5 Single-Cell Analysis

Most of these code are reliant on Seurat. You may now and then have to use scanpy in python, or revert to the SingleCellExperiment object utilized in scater.

5.1 Useful links and resources

Fine-tuning UMAP visualizations https://jlmelville.github.io/uwot/abparams.html
TSNE animation https://distill.pub/2016/misread-tsne/
Simple explanantion on TSNE https://www.cancer.gov/about-nci/organization/ccg/blog/2020/interview-t-sne
Different integration methods https://swaruplab.bio.uci.edu/tutorial/integration/integration_tutorial.html
Illustration of how UMAPs can be misleading https://pair-code.github.io/understanding-umap/ https://blog.bioturing.com/2022/01/14/umap-vs-t-sne-single-cell-rna-seq-data-visualization/

Single cell best practices from the Theis lab https://www.sc-best-practices.org/preamble.html https://broadinstitute.github.io/2019_scWorkshop/index.html

Deep explanation of Seurat’s AddModuleScore function https://www.waltermuskovic.com/2021/04/15/seurat-s-addmodulescore-function/

5.1.1 Psudotime analysis

https://broadinstitute.github.io/2019_scWorkshop/functional-pseudotime-analysis.html
List of single cell pseudotime packages publishe#d https://github.com/agitter/single-cell-pseudotime

5.1.2 Spatial Transciptomics

https://scimap.xyz/tutorials/md/spatial_biology_scimap/

5.1.3 Downloading data

bam files uploaded to SRA will be missing certain 10x flags and will not work. You need to get the original bam files via SRA Data Access Tab and downloaded via wget and run bamtofastq.
for 10x, need to use –split-filles and –include-technical.

5.1.4 CellRanger

5.2 Seurat

5.2.1 Integration

applying sctransform to each sample in the list
selecting integration features,
finding integration anchors,
integrate data at this point, DefaultAssay is integrated, and there is an associated VariableFeatures, which really is output of SelectIntegrationFetures. rownames(integrated[[“SCT”]](scale.data?)) is the same as SelectIntegration Features again.
https://github.com/satijalab/seurat/issues/6185 explanation of the different variable gene options from sct integrated models

After merge() variable features that have been calculated by SCTransform is reset.

5.2.2 Plotting

Use scCustomize for improved plotting over Seurat’s defaults.

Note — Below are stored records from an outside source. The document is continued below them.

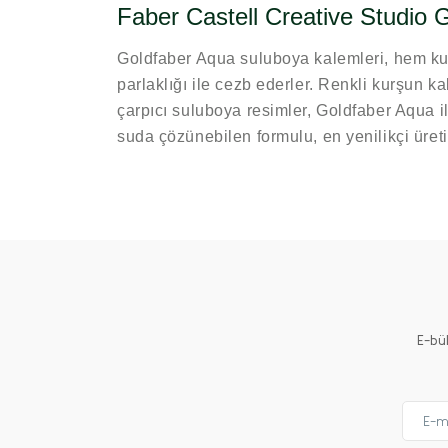
Faber Castell Creative Studio
Goldfaber Aqua suluboya kalemleri, hem ku
parlaklığı ile cezb ederler. Renkli kurşun ka
çarpıcı suluboya resimler, Goldfaber Aqua 
suda çözünebilen formulu, en yenilikçi üreti
Bu ürünün fiyat bilgisi, resim, ürün açıklamalarında ve 
Görüş ve önerileriniz için teşekkür ederiz.
Ürün resmi kalitesiz, bozuk veya görüntülenemiyor.
Ürün açıklamasında eksik bilgiler bulunuyor.
Ürün bilgilerinde hatalar bulunuyor.
Ürün fiyatı diğer sitelerden daha pahalı.
E-bü
Bu ürüne benzer farklı alternatifler olmalı.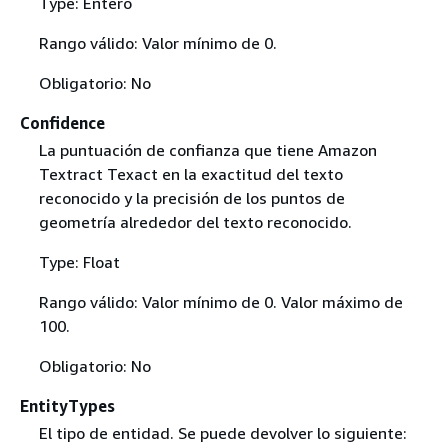
Type: Entero
Rango válido: Valor mínimo de 0.
Obligatorio: No
Confidence
La puntuación de confianza que tiene Amazon
Textract Texact en la exactitud del texto
reconocido y la precisión de los puntos de
geometría alrededor del texto reconocido.
Type: Float
Rango válido: Valor mínimo de 0. Valor máximo de
100.
Obligatorio: No
EntityTypes
El tipo de entidad. Se puede devolver lo siguiente: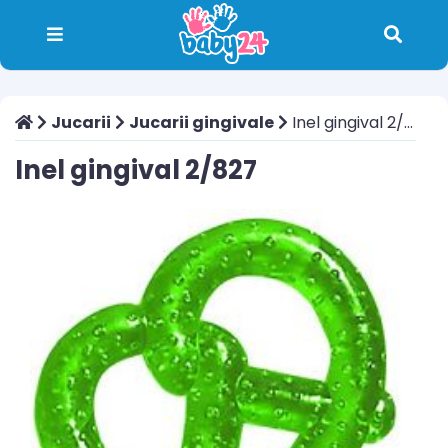
Jucarii
Jucarii gingivale
Inel gingival 2/827
Inel gingival 2/827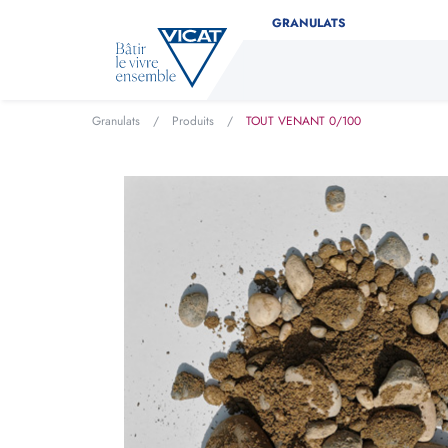
GRANULATS
Granulats
/
Produits
/
TOUT VENANT 0/100
Déterminez facilement la 
Indiquez le type de produit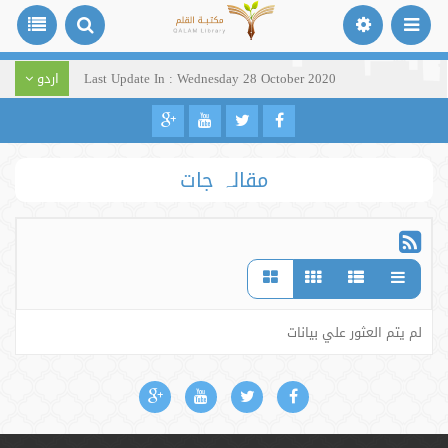
Last Update In : Wednesday 28 October 2020
اردو
مقالہ جات
لم يتم العثور علي بيانات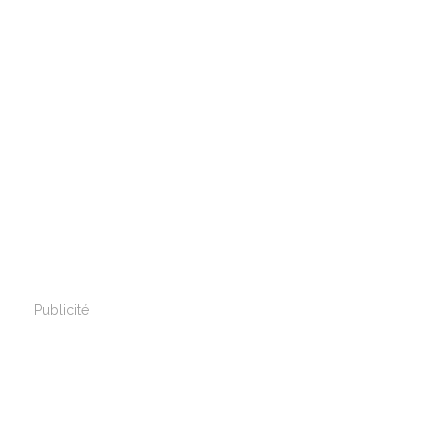
Publicité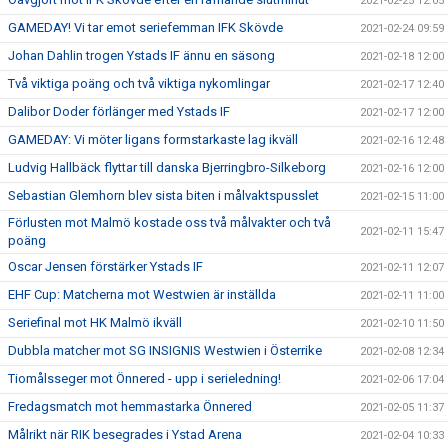
2021-02-25 12:05
GAMEDAY! Vi tar emot seriefemman IFK Skövde
2021-02-24 09:59
Johan Dahlin trogen Ystads IF ännu en säsong
2021-02-18 12:00
Två viktiga poäng och två viktiga nykomlingar
2021-02-17 12:40
Dalibor Doder förlänger med Ystads IF
2021-02-17 12:00
GAMEDAY: Vi möter ligans formstarkaste lag ikväll
2021-02-16 12:48
Ludvig Hallbäck flyttar till danska Bjerringbro-Silkeborg
2021-02-16 12:00
Sebastian Glemhorn blev sista biten i målvaktspusslet
2021-02-15 11:00
Förlusten mot Malmö kostade oss två målvakter och två
2021-02-11 15:47
poäng
Oscar Jensen förstärker Ystads IF
2021-02-11 12:07
EHF Cup: Matcherna mot Westwien är inställda
2021-02-11 11:00
Seriefinal mot HK Malmö ikväll
2021-02-10 11:50
Dubbla matcher mot SG INSIGNIS Westwien i Österrike
2021-02-08 12:34
Tiomålsseger mot Önnered - upp i serieledning!
2021-02-06 17:04
Fredagsmatch mot hemmastarka Önnered
2021-02-05 11:37
Målrikt när RIK besegrades i Ystad Arena
2021-02-04 10:33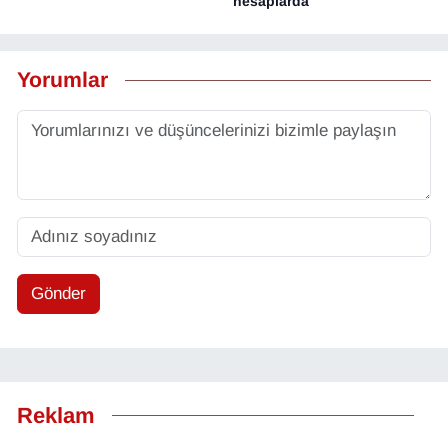
hesaplarda
Yorumlar
Gönder
Reklam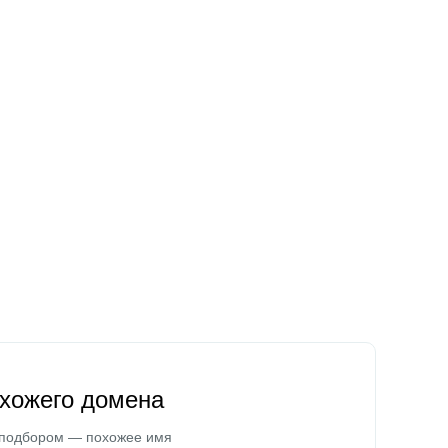
охожего домена
 подбором — похожее имя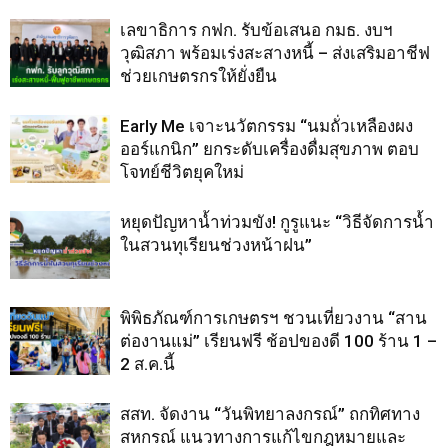
เลขาธิการ กฟก. รับข้อเสนอ กมธ. งบฯ
วุฒิสภา พร้อมเร่งสะสางหนี้ – ส่งเสริมอาชีฟ
ช่วยเกษตรกรให้ยั่งยืน
Early Me เจาะนวัตกรรม “นมถั่วเหลืองผง
ออร์แกนิก” ยกระดับเครื่องดื่มสุขภาพ ตอบ
โจทย์ชีวิตยุคใหม่
หยุดปัญหาน้ำท่วมขัง! กูรูแนะ “วิธีจัดการน้ำ
ในสวนทุเรียนช่วงหน้าฝน”
พิพิธภัณฑ์การเกษตรฯ ชวนเที่ยวงาน “สาน
ต่องานแม่” เรียนฟรี ช้อปของดี 100 ร้าน 1 –
2 ส.ค.นี้
สสท. จัดงาน “วันพิทยาลงกรณ์” ถกทิศทาง
สหกรณ์ แนวทางการแก้ไขกฎหมายและ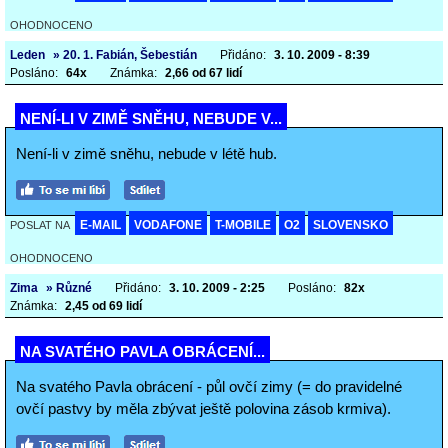
OHODNOCENO
Leden
» 20. 1. Fabián, Šebestián
Přidáno:
3. 10. 2009 - 8:39
Posláno:
64x
Známka:
2,66 od 67 lidí
NENÍ-LI V ZIMĚ SNĚHU, NEBUDE V...
Není-li v zimě sněhu, nebude v létě hub.
E-MAIL
VODAFONE
T-MOBILE
O2
SLOVENSKO
POSLAT NA
OHODNOCENO
Zima
» Různé
Přidáno:
3. 10. 2009 - 2:25
Posláno:
82x
Známka:
2,45 od 69 lidí
NA SVATÉHO PAVLA OBRÁCENÍ...
Na svatého Pavla obrácení - půl ovčí zimy (= do pravidelné
ovčí pastvy by měla zbývat ještě polovina zásob krmiva).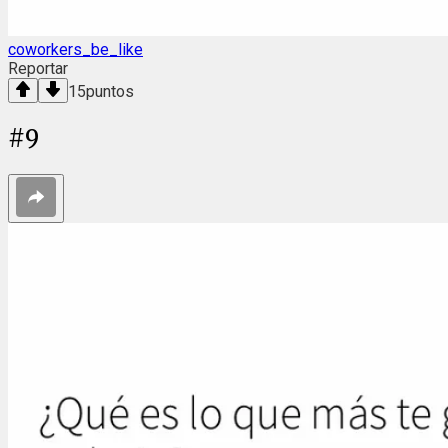
coworkers_be_like
Reportar
15
puntos
#
9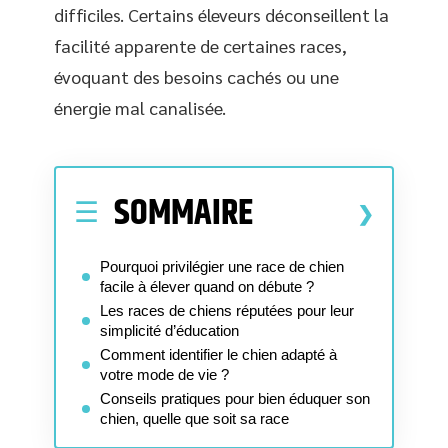
difficiles. Certains éleveurs déconseillent la
facilité apparente de certaines races,
évoquant des besoins cachés ou une
énergie mal canalisée.
SOMMAIRE
Pourquoi privilégier une race de chien
facile à élever quand on débute ?
Les races de chiens réputées pour leur
simplicité d’éducation
Comment identifier le chien adapté à
votre mode de vie ?
Conseils pratiques pour bien éduquer son
chien, quelle que soit sa race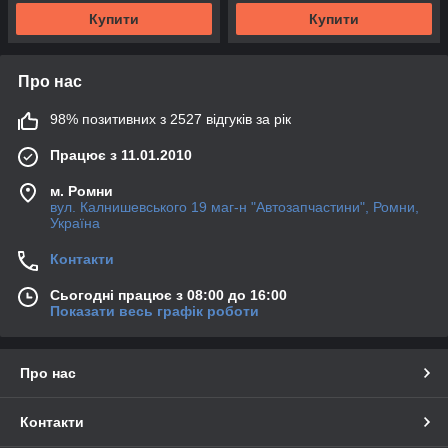
Купити
Купити
Про нас
98% позитивних з 2527 відгуків за рік
Працює з 11.01.2010
м. Ромни
вул. Калнишевського 19 маг-н "Автозапчастини", Ромни,
Україна
Контакти
Сьогодні працює з 08:00 до 16:00
Показати весь графік роботи
Про нас
Контакти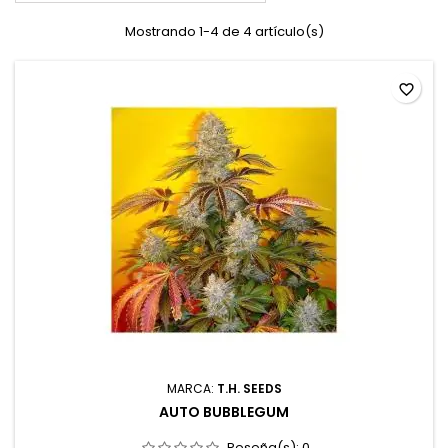
Mostrando 1-4 de 4 artículo(s)
favorite_border
MARCA:
T.H. SEEDS
AUTO BUBBLEGUM
Reseña(s):
0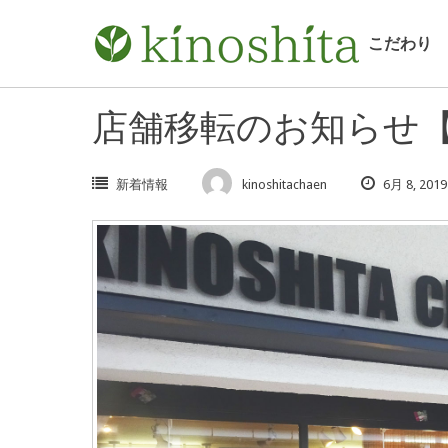
Skip
to
こだわり
content
店舗移転のお知らせ
新着情報
kinoshitachaen
6月 8, 2019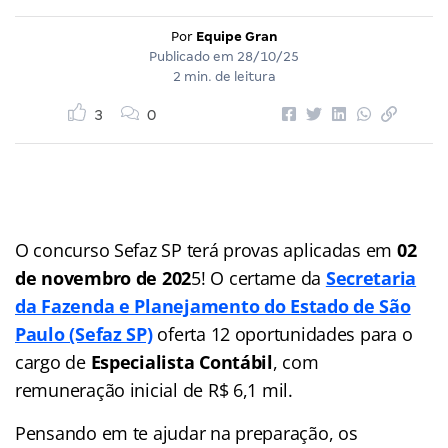
Por
Equipe Gran
Publicado em
28/10/25
2 min. de leitura
3
0
O concurso Sefaz SP terá provas aplicadas em
02
de novembro de 202
5! O certame da
Secretaria
da Fazenda e Planejamento do Estado de São
Paulo (Sefaz SP)
oferta 12 oportunidades para o
cargo de
Especialista Contábil
, com
remuneração inicial de R$ 6,1 mil.
Pensando em te ajudar na preparação, os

To plot heatmaps with extra metadata information, use the scillius package.

To get statistics on differential gene levels, use the package ggbetweenstats from ggstatsplot.

cell_expression <- rna_integrated@assays$RNA@data[c("MIPOL1", "ETV1", "DGKB", "FOXA2", "AR", "SYP"),] %>% as.matrix() %>% t()
meta_data <- rna_integrated@meta.data
plot_data <- cbind(meta_data, cell_expression)
saveRDS(plot_data, "scRNAseq_violin.RDS")

5.2.3 Utility functions

Renaming all identities

cell_types <- c("0" = "", "1" = "", "2" = "", "3" = "", "4" = "", "5" = "", "6" = "")
Idents(merged) <- "SCT_snn_res.0.2"
merged <- RenameIdents(merged, cell_types)
merged$status <- Idents(merged)
DimPlot_scCustom(integrated, group.by = "cell_types", colors_use = polychrome_pal)
merged$status <- factor(merged$status, 
                        levels = c("")) # useful for rearranging levels
Idents(merged) <- "status"

Renaming a few identities

new_groups <- case_when(seu_obj$clust == "a" ~ "Tumor",
          .default = seu_obj$clust) %>% as.factor()
names(new_groups) <- names(seu_obj$clust)
seu_obj$new_groups <- new_groups
seu_obj$new_groups <- factor(seu_obj$new_groups, 
                        levels = c("")) # have to do this again

Adding new clusters, cluster 13 was not present previously

seu_obj$manual_clusters <- seu_obj$integrated_snn_res.0.6
levels(seu_obj$manual_clusters) <- c(levels(seu_obj$manual_clusters), "13")
seu_obj$manual_clusters[names(seu_obj$manual_clusters) %in% select_cells] <- "13"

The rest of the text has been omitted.